As depicted so artfully in the documentary film Pray the Devil Back to Hell, thousands of Liberian women stood up to warlords and guerilla fighters in 2003 and then ushered in a new era with Ellen Johnson Sirleaf in power.
In a Somalia still recovering from civil war that has raged since the 1990s, Dr. Hawa Abdi and her two daughters, Deco and Amina, created their own haven for refugees. They built a hospital on what used to be their 200-acre family farm. They not only treat the 90,000 people who live there but also provide education and economic-empowerment opportunities. Dr. Abdi, 63, even turned a storage shed into a makeshift jail to detain abusive husbands. Abdi was held hostage for a week last May by al-Qaeda-linked militants who were, according to CBS News, "furious that a woman had become a leader to so many." She reportedly told them, "If you want to kill me kill me, no problem; someday I have to die." She was set free.
Across the world, in the devastated country of Haiti, a similar effort is rising through different means. The only women's right group in the city of Jacmel, Haiti -- Fanm Deside (Women Decide) -- has decided to tackle an increase in sexual assaults against girls and women by creating civilian nighttime patrols. Fanm Deside hasn't yet leveraged its violence-prevention work into political clout, per se, but the group is making alliances with domestic and international powers.

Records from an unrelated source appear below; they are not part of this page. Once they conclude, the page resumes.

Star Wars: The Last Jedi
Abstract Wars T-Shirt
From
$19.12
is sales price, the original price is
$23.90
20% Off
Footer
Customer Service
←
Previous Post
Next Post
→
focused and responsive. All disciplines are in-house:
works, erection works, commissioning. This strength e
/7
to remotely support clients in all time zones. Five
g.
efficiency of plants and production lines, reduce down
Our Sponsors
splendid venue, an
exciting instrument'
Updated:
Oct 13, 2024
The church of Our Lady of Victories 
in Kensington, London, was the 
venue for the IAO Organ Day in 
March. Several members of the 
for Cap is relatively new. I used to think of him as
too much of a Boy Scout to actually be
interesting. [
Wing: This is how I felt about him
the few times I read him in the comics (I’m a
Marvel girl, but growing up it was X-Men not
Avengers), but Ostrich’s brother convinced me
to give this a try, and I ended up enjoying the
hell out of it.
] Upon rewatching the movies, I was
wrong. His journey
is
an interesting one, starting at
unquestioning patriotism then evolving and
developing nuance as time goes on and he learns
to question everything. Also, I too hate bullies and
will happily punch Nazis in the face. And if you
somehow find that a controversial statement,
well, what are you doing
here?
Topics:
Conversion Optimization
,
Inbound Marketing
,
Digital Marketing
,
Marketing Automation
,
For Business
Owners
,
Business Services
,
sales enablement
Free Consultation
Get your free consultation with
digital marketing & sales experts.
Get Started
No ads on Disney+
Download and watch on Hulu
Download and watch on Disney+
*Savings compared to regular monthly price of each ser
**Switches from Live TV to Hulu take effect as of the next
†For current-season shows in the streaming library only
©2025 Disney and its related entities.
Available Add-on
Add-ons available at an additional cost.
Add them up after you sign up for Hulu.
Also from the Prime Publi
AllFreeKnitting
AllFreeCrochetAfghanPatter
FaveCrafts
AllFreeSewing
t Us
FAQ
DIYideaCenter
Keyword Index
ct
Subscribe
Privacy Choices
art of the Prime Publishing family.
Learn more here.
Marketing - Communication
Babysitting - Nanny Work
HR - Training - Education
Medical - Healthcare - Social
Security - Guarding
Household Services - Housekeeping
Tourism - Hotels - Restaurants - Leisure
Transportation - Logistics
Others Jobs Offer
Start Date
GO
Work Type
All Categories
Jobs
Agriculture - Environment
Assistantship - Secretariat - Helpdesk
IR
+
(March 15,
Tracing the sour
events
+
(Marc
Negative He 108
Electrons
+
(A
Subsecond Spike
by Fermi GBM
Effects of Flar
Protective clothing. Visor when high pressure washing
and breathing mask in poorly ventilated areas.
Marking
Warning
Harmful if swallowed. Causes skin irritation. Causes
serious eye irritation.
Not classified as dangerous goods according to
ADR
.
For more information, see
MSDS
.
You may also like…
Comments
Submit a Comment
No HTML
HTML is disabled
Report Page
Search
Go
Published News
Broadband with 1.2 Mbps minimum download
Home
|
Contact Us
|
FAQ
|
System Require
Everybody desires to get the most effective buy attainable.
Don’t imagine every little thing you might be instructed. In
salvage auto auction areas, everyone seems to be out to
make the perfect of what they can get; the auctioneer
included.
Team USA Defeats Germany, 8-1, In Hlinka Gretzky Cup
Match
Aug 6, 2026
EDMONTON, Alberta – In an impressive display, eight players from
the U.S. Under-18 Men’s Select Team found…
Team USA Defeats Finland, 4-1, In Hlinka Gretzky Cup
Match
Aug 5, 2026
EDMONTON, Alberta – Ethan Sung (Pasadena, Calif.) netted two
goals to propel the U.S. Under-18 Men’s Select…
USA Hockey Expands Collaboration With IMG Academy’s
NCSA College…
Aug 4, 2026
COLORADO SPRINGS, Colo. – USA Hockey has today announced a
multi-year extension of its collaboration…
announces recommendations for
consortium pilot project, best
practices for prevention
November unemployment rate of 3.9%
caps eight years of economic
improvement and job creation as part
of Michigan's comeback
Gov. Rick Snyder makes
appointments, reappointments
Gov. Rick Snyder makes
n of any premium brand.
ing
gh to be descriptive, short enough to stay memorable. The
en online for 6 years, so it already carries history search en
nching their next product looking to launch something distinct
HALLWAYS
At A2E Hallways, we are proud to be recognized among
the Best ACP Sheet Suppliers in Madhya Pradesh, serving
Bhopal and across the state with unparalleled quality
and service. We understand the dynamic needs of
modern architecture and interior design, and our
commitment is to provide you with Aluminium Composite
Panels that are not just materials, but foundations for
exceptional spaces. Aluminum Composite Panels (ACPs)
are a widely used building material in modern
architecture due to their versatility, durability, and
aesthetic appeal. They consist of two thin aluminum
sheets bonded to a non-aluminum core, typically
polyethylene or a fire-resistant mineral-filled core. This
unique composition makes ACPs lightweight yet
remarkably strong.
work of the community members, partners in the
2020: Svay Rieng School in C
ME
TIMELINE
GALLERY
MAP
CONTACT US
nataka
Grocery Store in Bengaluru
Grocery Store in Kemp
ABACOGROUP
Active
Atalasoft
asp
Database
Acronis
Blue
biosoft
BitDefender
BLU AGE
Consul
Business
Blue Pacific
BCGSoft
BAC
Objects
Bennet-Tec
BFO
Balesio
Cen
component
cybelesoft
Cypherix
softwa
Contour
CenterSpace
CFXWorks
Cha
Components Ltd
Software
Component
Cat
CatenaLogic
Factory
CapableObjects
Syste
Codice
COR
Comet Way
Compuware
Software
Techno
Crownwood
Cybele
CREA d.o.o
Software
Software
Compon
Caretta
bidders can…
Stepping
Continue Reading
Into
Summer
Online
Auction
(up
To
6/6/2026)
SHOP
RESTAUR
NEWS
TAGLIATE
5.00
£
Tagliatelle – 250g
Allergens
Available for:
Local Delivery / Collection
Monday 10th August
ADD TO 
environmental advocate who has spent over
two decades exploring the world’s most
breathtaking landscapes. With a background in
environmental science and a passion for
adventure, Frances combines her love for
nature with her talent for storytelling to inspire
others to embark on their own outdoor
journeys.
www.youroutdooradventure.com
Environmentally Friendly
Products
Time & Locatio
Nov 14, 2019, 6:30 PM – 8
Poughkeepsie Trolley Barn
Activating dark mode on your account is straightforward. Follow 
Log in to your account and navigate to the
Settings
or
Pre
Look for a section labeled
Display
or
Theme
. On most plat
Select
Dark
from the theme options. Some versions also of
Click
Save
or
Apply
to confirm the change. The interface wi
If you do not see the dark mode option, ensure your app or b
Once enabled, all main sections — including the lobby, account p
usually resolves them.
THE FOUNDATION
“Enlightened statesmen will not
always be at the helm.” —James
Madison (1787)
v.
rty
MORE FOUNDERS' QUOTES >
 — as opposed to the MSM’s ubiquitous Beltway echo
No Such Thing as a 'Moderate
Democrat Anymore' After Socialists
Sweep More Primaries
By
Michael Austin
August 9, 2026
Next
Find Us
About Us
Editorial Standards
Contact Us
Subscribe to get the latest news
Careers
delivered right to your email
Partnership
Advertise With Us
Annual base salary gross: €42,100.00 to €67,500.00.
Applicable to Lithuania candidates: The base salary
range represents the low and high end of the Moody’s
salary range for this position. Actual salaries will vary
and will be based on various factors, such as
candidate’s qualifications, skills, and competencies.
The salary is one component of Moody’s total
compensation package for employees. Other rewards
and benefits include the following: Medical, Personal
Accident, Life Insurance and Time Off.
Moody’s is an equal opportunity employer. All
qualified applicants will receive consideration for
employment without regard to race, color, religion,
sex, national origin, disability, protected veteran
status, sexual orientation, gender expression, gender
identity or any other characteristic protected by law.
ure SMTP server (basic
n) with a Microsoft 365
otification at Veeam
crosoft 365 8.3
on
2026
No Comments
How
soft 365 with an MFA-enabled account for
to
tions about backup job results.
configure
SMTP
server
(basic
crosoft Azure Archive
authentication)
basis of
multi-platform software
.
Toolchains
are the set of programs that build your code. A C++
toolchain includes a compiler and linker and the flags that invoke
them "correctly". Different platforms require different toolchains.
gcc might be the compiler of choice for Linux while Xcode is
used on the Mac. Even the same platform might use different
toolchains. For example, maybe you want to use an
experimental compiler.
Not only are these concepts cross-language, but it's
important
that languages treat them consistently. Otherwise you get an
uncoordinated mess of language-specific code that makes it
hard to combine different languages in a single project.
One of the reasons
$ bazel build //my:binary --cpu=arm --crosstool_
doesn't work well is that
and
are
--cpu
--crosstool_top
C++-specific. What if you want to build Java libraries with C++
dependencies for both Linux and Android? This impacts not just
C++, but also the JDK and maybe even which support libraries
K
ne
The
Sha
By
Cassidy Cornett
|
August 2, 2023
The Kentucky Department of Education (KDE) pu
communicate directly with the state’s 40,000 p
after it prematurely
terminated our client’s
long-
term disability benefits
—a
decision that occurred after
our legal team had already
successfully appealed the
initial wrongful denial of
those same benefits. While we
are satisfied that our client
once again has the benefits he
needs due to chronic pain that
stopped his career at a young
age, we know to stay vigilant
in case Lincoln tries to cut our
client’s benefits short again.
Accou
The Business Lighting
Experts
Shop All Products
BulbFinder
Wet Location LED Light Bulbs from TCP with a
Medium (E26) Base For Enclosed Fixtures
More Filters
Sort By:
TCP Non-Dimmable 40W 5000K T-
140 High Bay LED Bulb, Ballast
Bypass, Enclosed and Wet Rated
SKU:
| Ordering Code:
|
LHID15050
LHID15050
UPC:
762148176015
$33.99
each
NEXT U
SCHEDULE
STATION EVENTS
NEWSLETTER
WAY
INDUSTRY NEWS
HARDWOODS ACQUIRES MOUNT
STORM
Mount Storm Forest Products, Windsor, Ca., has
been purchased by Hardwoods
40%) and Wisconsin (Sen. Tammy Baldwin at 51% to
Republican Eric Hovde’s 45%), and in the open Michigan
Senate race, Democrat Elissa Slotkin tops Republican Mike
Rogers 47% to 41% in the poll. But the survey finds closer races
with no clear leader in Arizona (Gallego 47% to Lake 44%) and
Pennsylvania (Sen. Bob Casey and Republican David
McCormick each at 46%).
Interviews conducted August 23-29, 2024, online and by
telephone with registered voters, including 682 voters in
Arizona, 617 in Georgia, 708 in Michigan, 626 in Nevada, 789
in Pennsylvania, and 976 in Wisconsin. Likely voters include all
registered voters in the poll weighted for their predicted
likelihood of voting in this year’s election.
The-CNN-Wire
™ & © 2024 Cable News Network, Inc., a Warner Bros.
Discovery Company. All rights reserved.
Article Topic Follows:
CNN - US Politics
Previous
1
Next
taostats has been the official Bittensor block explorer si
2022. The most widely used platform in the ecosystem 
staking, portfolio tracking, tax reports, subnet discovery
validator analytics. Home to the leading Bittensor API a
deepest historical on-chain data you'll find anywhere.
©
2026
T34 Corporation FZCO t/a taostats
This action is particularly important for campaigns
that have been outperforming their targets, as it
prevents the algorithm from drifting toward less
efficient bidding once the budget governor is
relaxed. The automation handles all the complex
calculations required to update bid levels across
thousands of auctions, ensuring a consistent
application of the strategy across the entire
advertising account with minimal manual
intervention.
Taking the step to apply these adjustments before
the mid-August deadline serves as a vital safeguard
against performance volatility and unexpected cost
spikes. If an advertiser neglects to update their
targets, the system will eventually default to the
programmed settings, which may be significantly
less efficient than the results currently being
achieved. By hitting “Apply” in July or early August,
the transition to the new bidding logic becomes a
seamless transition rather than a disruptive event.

The women in all of these countries are demonstrating great political opportunity in profound national instability. If there is anything "positive" about enduring state and interpersonal violence, it is that it often pushes women to finally use their own voices -- loudly, clearly, and in service of pursuing peace.
This isn't just an empowering side effect for women but a protective measure for all citizens. As a recent study in North and South Kivu provinces and the Ituri district in Congo demonstrates, 40 percent of adult women self-report enduring sexual violence, but an astonishing 24 percent of adult men do, too. Everyone is better protected when political power is more equally distributed and violence is halted. A diversity of perspectives and an array of accountability from the grassroots to government levels is an inoculation, of sorts, against corruption and violence.
The City of Joy will become another demonstration -- one with the unparalleled publicity and financial resources of V-Day behind it -- that humanitarian aid should not stop with food and water and a sense of basic safety. People in war-torn countries need more than that. They need loving community, inspiring environments, tools for expressing themselves -- and that is a goal these women are helping to achieve.
Turning our attention to Egypt right now is key. The spirited destruction of old and corrupt institutions is certainly captivating. But the quiet building up of new institutions, brick by brick, can be just as inspiring if we look and listen closely enough.